(Stored data entries)
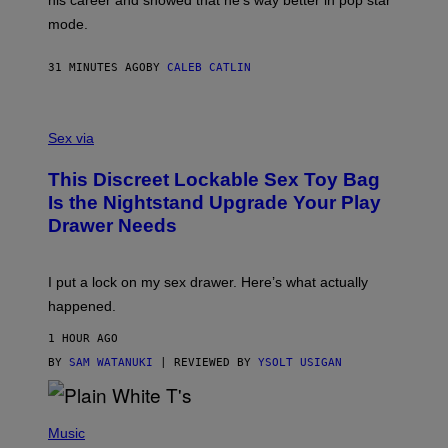
Y
G
mode.
E
R
S
31 MINUTES AGO
BY
CALEB CATLIN
H
O
F
S
F
A
Sex via
/
M
W
W
I
This Discreet Lockable Sex Toy Bag
A
R
T
E
Is the Nightstand Upgrade Your Play
A
I
Drawer Needs
N
M
U
A
K
G
I
E
I put a lock on my sex drawer. Here’s what actually
F
)
O
happened.
R
V
1 HOUR AGO
I
C
BY
SAM WATANUKI
| REVIEWED BY
YSOLT USIGAN
E
P
H
Music
O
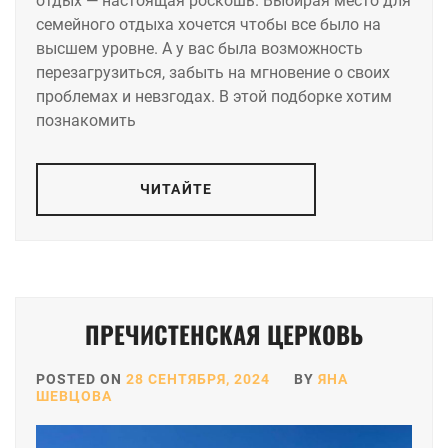
отдых — настоящая роскошь. Выбирая место для
семейного отдыха хочется чтобы все было на
высшем уровне. А у вас была возможность
перезагрузиться, забыть на мгновение о своих
проблемах и невзгодах. В этой подборке хотим
познакомить
ЧИТАЙТЕ
ПРЕЧИСТЕНСКАЯ ЦЕРКОВЬ
POSTED ON
28 СЕНТЯБРЯ, 2024
BY
ЯНА
ШЕВЦОВА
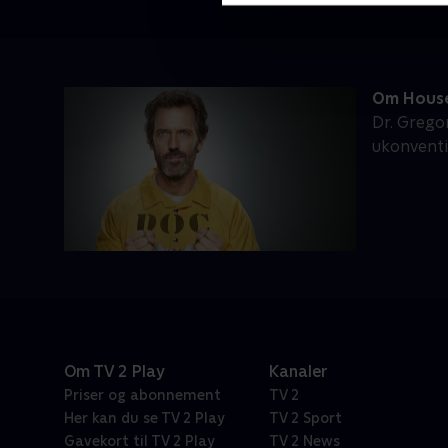
Om Hous
Dr. Grego
ukonventi
Om TV 2 Play
Kanaler
Priser og abonnement
TV 2
Her kan du se TV 2 Play
TV 2 Sport
Gavekort til TV 2 Play
TV 2 News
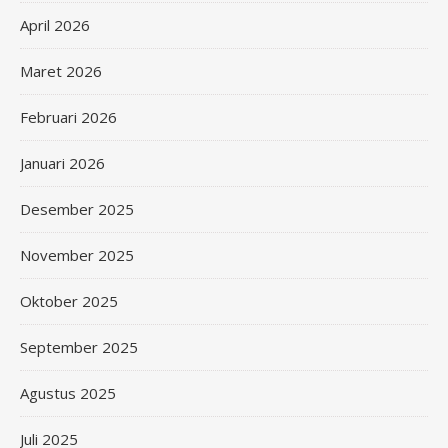
April 2026
Maret 2026
Februari 2026
Januari 2026
Desember 2025
November 2025
Oktober 2025
September 2025
Agustus 2025
Juli 2025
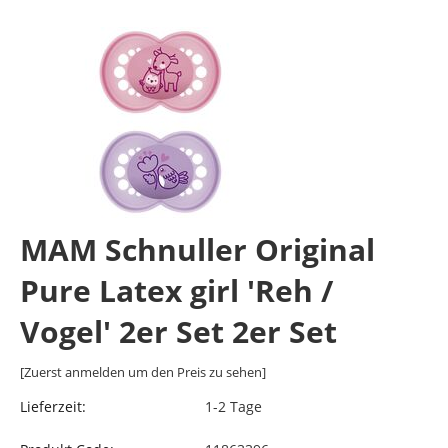
MAM Schnuller Original
Pure Latex girl 'Reh /
Vogel' 2er Set 2er Set
[Zuerst anmelden um den Preis zu sehen]
Lieferzeit:
1-2 Tage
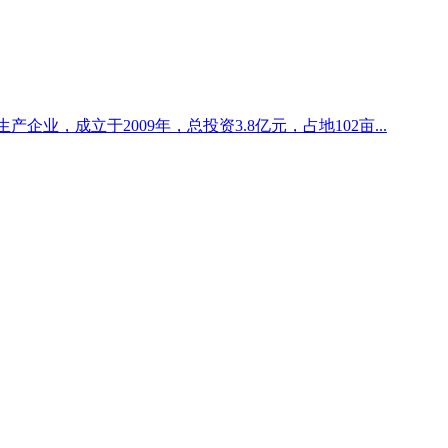
产企业，成立于2009年，总投资3.8亿元，占地102亩...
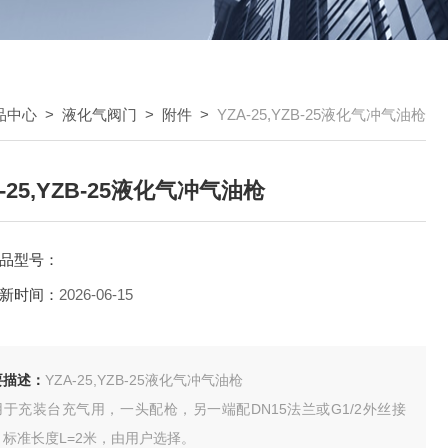
品中心
>
液化气阀门
>
附件
>
YZA-25,YZB-25液化气冲气油枪
A-25,YZB-25液化气冲气油枪
品型号：
新时间：
2026-06-15
要描述：
YZA-25,YZB-25液化气冲气油枪
用于充装台充气用，一头配枪，另一端配DN15法兰或G1/2外丝接
，标准长度L=2米，由用户选择。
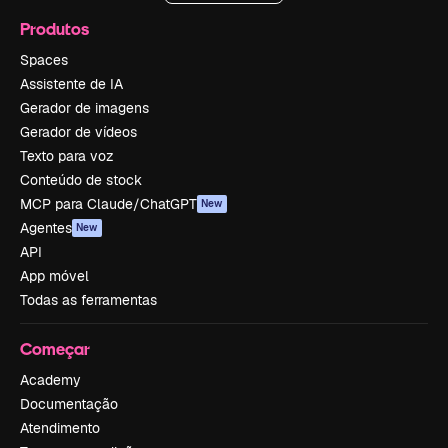
Produtos
Spaces
Assistente de IA
Gerador de imagens
Gerador de vídeos
Texto para voz
Conteúdo de stock
MCP para Claude/ChatGPT
New
Agentes
New
API
App móvel
Todas as ferramentas
Começar
Academy
Documentação
Atendimento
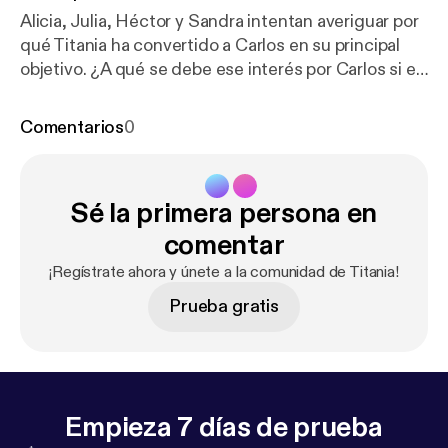
Alicia, Julia, Héctor y Sandra intentan averiguar por
qué Titania ha convertido a Carlos en su principal
objetivo. ¿A qué se debe ese interés por Carlos si en
realidad él no es tan importante? ¿O sí? Carlos
aprenderá que una de las principales reglas del
Comentarios
0
ciberespacio es que todos somos víctimas
potenciales. En este episodio intervienen: * Nikki
García como Alicia. * Alfonso Herrera como Carlos.
Sé la primera persona en
* Olga Aguirre como Julia. * Carles Cuevas como
Héctor. * Silvia Sanabria como Sandra. * Ana de
comentar
Castro como Titania. * Laura Bermejo como Anuncio
¡Regístrate ahora y únete a la comunidad de Titania!
de Fantasía. Titania es un thriller sonoro de Banco
Prueba gratis
Santander y Podium Podcast, creado y escrito por
Manuel Bartual y Juanjo Ramírez Mascaró. Dirigido
por Manuel Bartual. Diseño sonoro de Ignacio
Cantisano. Grabado por Alejandro Fernández.
Música original de Van Delay. Diseño gráfico de
Empieza 7 días de prueba
Agencia Player. Producido por Laura Escarza.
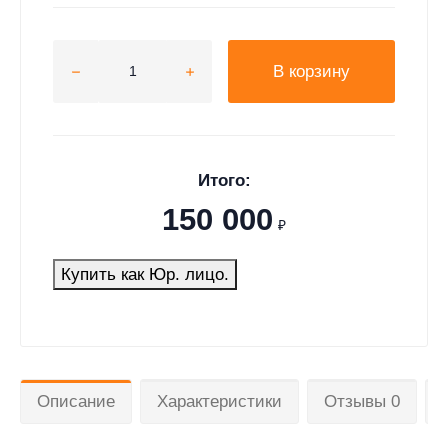
В корзину
Итого:
150 000
₽
Купить как Юр. лицо.
Описание
Характеристики
Отзывы 0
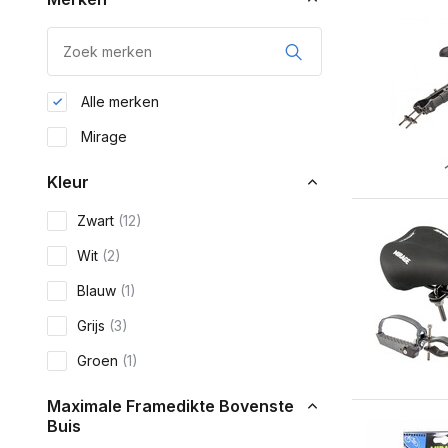
Alle merken
Mirage
Kleur
Zwart
(12)
Wit
(2)
Blauw
(1)
Grijs
(3)
Groen
(1)
Maximale Framedikte Bovenste
Buis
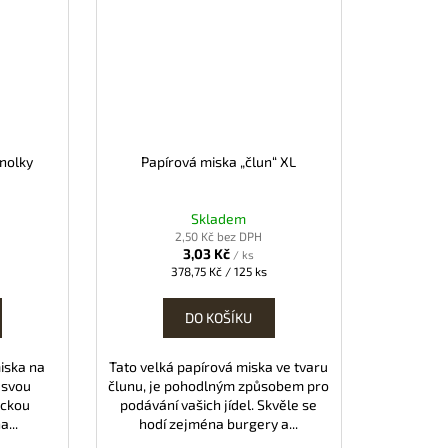
nolky
Papírová miska „člun“ XL
Skladem
2,50 Kč bez DPH
3,03 Kč
/ ks
Měrná
378,75 Kč / 125 ks
cena:
DO KOŠÍKU
iska na
Tato velká papírová miska ve tvaru
 svou
člunu, je pohodlným způsobem pro
ickou
podávání vašich jídel. Skvěle se
...
hodí zejména burgery a...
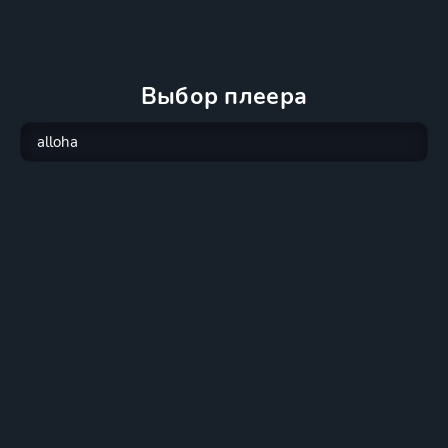
Выбор плеера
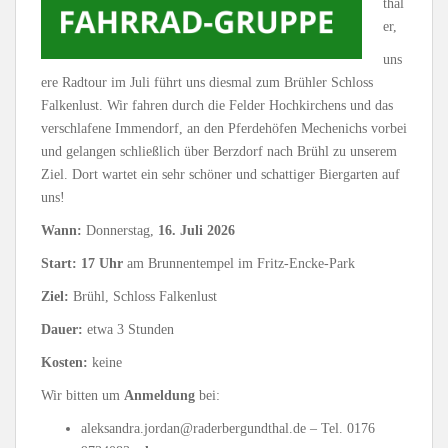
thal
er,
uns
ere Radtour im Juli führt uns diesmal zum Brühler Schloss
Falkenlust. Wir fahren durch die Felder Hochkirchens und das
verschlafene Immendorf, an den Pferdehöfen Mechenichs vorbei
und gelangen schließlich über Berzdorf nach Brühl zu unserem
Ziel. Dort wartet ein sehr schöner und schattiger Biergarten auf
uns!
Wann:
Donnerstag,
16. Juli 2026
Start:
17 Uhr
am Brunnentempel im Fritz-Encke-Park
Ziel:
Brühl, Schloss Falkenlust
Dauer:
etwa 3 Stunden
Kosten:
keine
Wir bitten um
Anmeldung
bei:
aleksandra.jordan@raderbergundthal.de – Tel. 0176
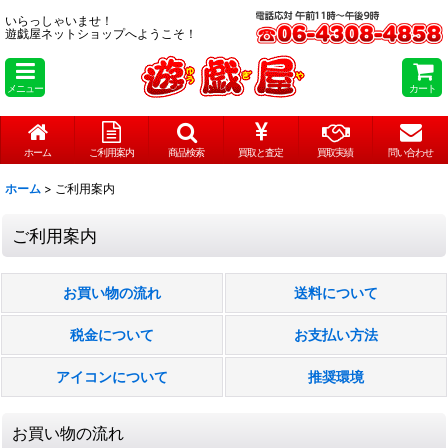
いらっしゃいませ！
遊戯屋ネットショップへようこそ！
メニュー
カート
ホーム
ご利用案内
商品検索
買取と査定
買取実績
問い合わせ
ホーム
>
ご利用案内
ご利用案内
お買い物の流れ
送料について
税金について
お支払い方法
アイコンについて
推奨環境
お買い物の流れ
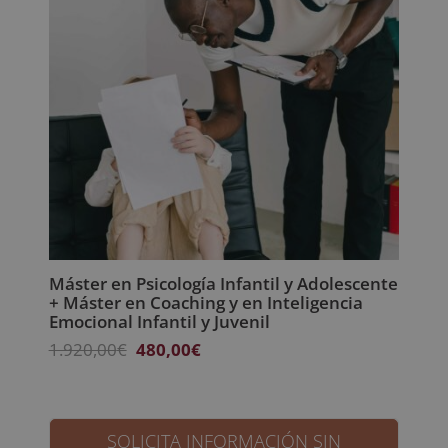
Máster en Psicología Infantil y Adolescente
+ Máster en Coaching y en Inteligencia
Emocional Infantil y Juvenil
El
El
1.920,00
€
480,00
€
precio
precio
original
actual
era:
es:
1.920,00€.
480,00€.
SOLICITA INFORMACIÓN SIN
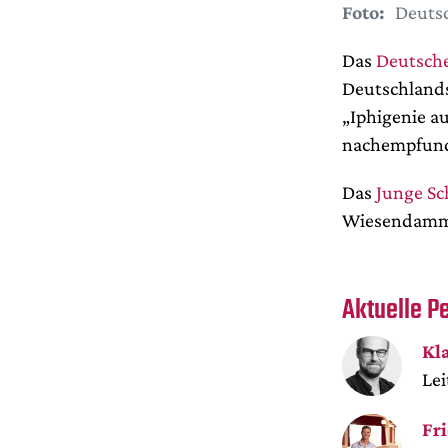
Foto:
Deuts
Das
Deutsch
Deutschlands
„Iphigenie a
nachempfun
Das
Junge S
Wiesendamm 
Aktuelle P
Kl
Lei
Fr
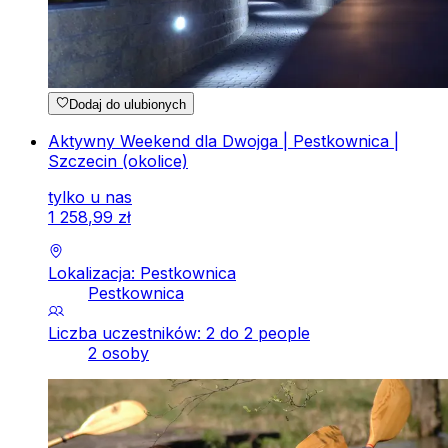
Dodaj do ulubionych
Aktywny Weekend dla Dwojga | Pestkownica |
Szczecin (okolice)
tylko u nas
1
258
,
99
zł
Lokalizacja: Pestkownica
Pestkownica
Liczba uczestników: 2 do 2 people
2 osoby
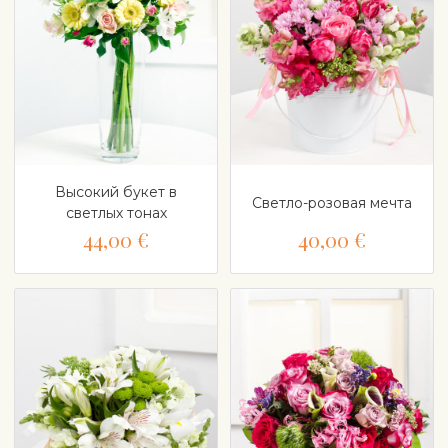
Высокий букет в
Светло-розовая мечта
светлых тонах
44,00 €
40,00 €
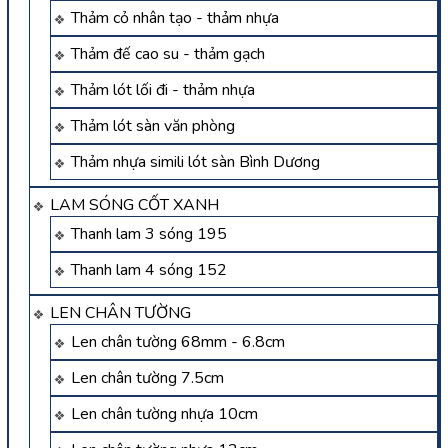
Thảm cỏ nhân tạo - thảm nhựa
Thảm đế cao su - thảm gạch
Thảm lót lối đi - thảm nhựa
Thảm lót sàn văn phòng
Thảm nhựa simili lót sàn Bình Dương
LAM SÓNG CỐT XANH
Thanh lam 3 sóng 195
Thanh lam 4 sóng 152
LEN CHÂN TƯỜNG
Len chân tường 68mm - 6.8cm
Len chân tường 7.5cm
Len chân tường nhựa 10cm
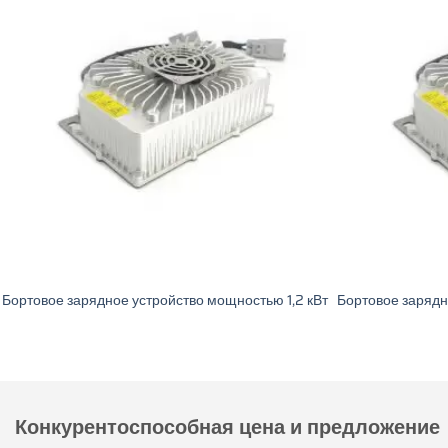
Двунаправленное зарядное устройство
Бортовое зарядн
мощностью 6,6 кВт с жидкостным охлаждением
охлаждением мо
Конкурентоспособная цена и предложение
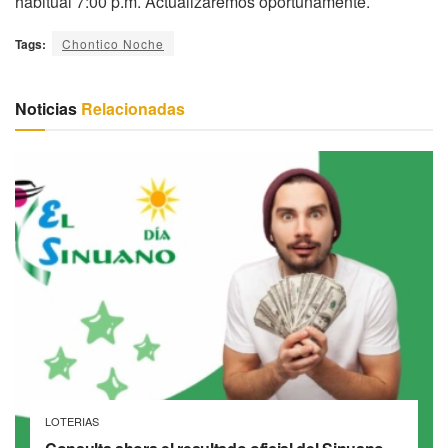
habitual 7:00 p.m. Actualizaremos oportunamente.
Tags:
Chontico Noche
Noticias
Relacionadas
LOTERIAS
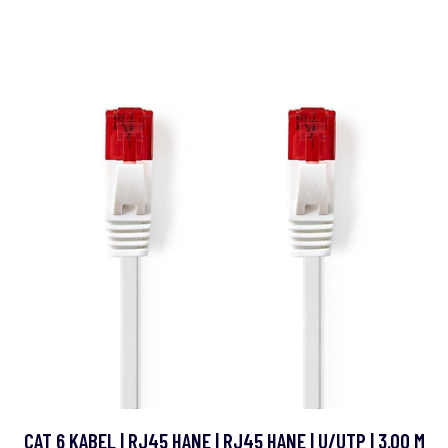
CAT 6 KABEL | RJ45 HANE | RJ45 HANE | U/UTP | 3.00 M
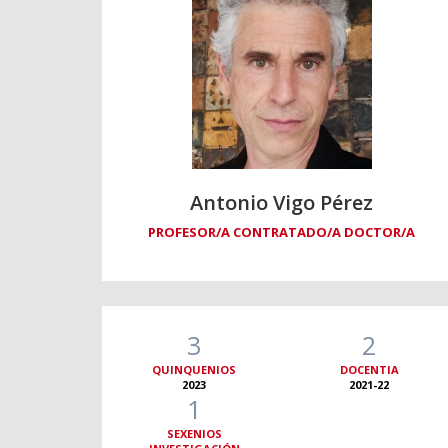
Antonio Vigo Pérez
PROFESOR/A CONTRATADO/A DOCTOR/A
3
2
QUINQUENIOS
DOCENTIA
2023
2021-22
1
SEXENIOS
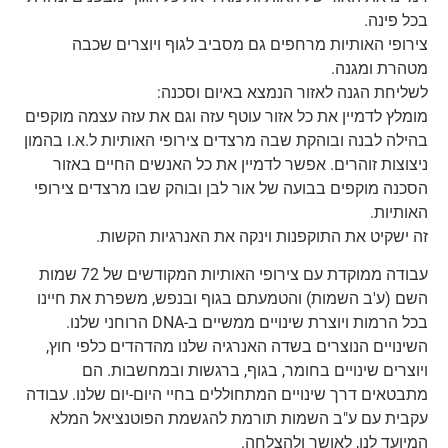
בכל פינה.
צירופי האותיות מרחפים גם מסביב לגוף ויוצרים שכבה
מטהרת ומגנה.
לשליחת הגנה לאזור הנמצא באיום וסכנה:
מומלץ לדמיין את כל אזור עוטף עזה וגם את עזה עצמה מוקפים
בהילה לבנה ובוהקת שבה מרצדים צירופי האותיות ל.א.ו בהמון
ניצוצות זוהרים. אפשר לדמיין את כל האנשים החיים באזור
הסכנה מוקפים בבועה של אור לבן ובוהק שבו מרצדים צירופי
האותיות.
זה ישקיט את התוקפנות וינקה את האנרגיות הקשות.
עבודה ממוקדת עם צירופי האותיות המקודשים של 72 שמות
השם (ע'ב השמות) והטמעתם בגוף ובנפש, משפרת את חיינו
בכל הרמות ויוצרת שינויים ממשיים ב-DNA הרוחני שלנו.
השינויים הנוצרים בשדה האנרגיה שלנו מהדהדים כלפי חוץ,
ויוצרים שינויים בחומר, בגוף, ברגשות ובמחשבות. הם
מתבטאים דרך שינויים המתחוללים בחיי היום-יום שלנו. עבודה
עקבית עם ע"ב השמות תורמת להגשמת הפוטנציאל המלא
המיועד לנו, לאושר ולהצלחה.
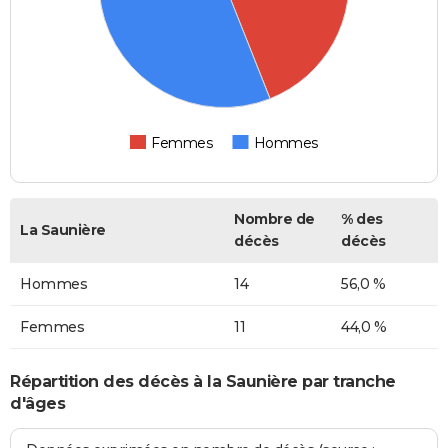
Femmes
Hommes
Nombre de
% des
La Saunière
décès
décès
Hommes
14
56,0 %
Femmes
11
44,0 %
Répartition des décès à la Saunière par tranche
d'âges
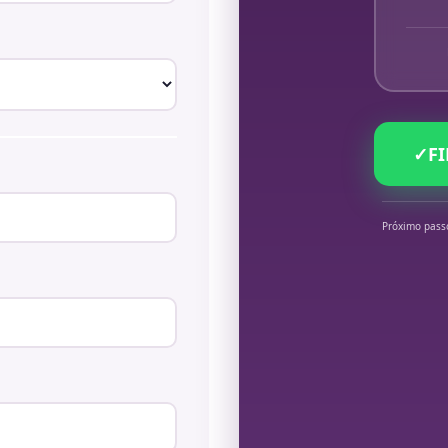
✓
F
Próximo pass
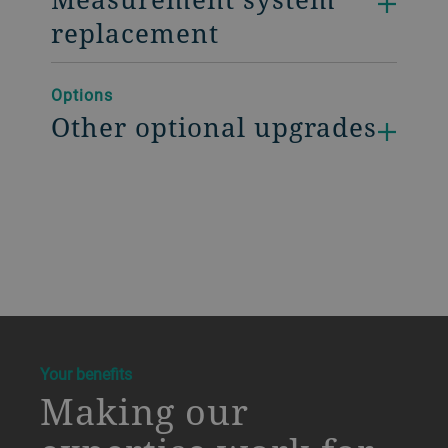
replacement
Options
Other optional upgrades
a decorative background image
Your benefits
Making our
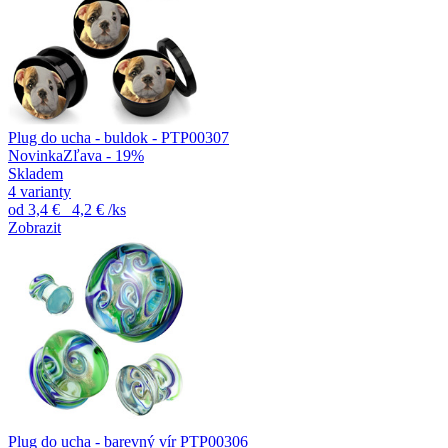
Plug do ucha - buldok - PTP00307
Novinka
Zľava - 19%
Skladem
4 varianty
od
3,4 €
4,2 €
/ks
Zobrazit
Plug do ucha - barevný vír PTP00306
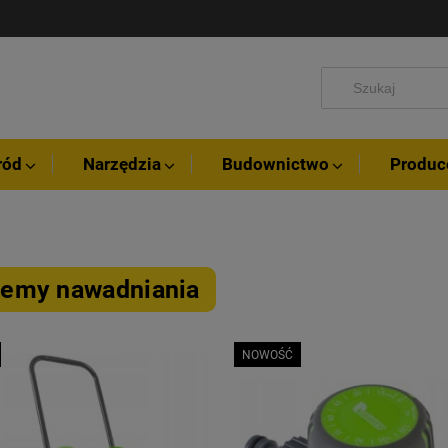
ród
Narzędzia
Budownictwo
Produc
temy nawadniania
NOWOŚĆ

What this task involves:
Working from the data above, extract solely the lines from the one containing "בהילה לבנה ובוהקת" through the one containing "ויוצרים שינויים בחומר, בגוף, ברגשות", exactly as they appear, both included.

Written solution:
בהילה לבנה ובוהקת שבה מרצדים צירופי האותיות ל.א.ו בהמון
ניצוצות זוהרים. אפשר לדמיין את כל האנשים החיים באזור
הסכנה מוקפים בבועה של אור לבן ובוהק שבו מרצדים צירופי
האותיות.
זה ישקיט את התוקפנות וינקה את האנרגיות הקשות.
עבודה ממוקדת עם צירופי האותיות המקודשים של 72 שמות
השם (ע'ב השמות) והטמעתם בגוף ובנפש, משפרת את חיינו
בכל הרמות ויוצרת שינויים ממשיים ב-DNA הרוחני שלנו.
השינויים הנוצרים בשדה האנרגיה שלנו מהדהדים כלפי חוץ,
ויוצרים שינויים בחומר, בגוף, ברגשות ובמחשבות. הם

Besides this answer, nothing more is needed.